(Records excerpted from a collection)
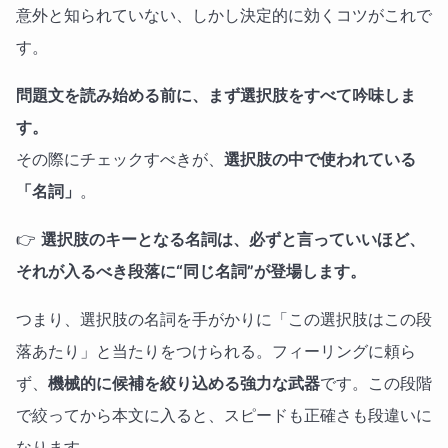
意外と知られていない、しかし決定的に効くコツがこれで
す。
問題文を読み始める前に、まず選択肢をすべて吟味しま
す。
その際にチェックすべきが、
選択肢の中で使われている
「名詞」
。
👉
選択肢のキーとなる名詞は、必ずと言っていいほど、
それが入るべき段落に“同じ名詞”が登場します。
つまり、選択肢の名詞を手がかりに「この選択肢はこの段
落あたり」と当たりをつけられる。フィーリングに頼ら
ず、
機械的に候補を絞り込める強力な武器
です。この段階
で絞ってから本文に入ると、スピードも正確さも段違いに
なります。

● **EXERCISE PROMPT**: What is needed is an exact copy of every record above, minus the images.

● **OUTPUT OF THE EXERCISE**:
意外と知られていない、しかし決定的に効くコツがこれで
す。
問題文を読み始める前に、まず選択肢をすべて吟味しま
す。
その際にチェックすべきが、
選択肢の中で使われている
「名詞」
。
👉
選択肢のキーとなる名詞は、必ずと言っていいほど、
それが入るべき段落に“同じ名詞”が登場します。
つまり、選択肢の名詞を手がかりに「この選択肢はこの段
落あたり」と当たりをつけられる。フィーリングに頼ら
ず、
機械的に候補を絞り込める強力な武器
です。この段階
で絞ってから本文に入ると、スピードも正確さも段違いに
なります。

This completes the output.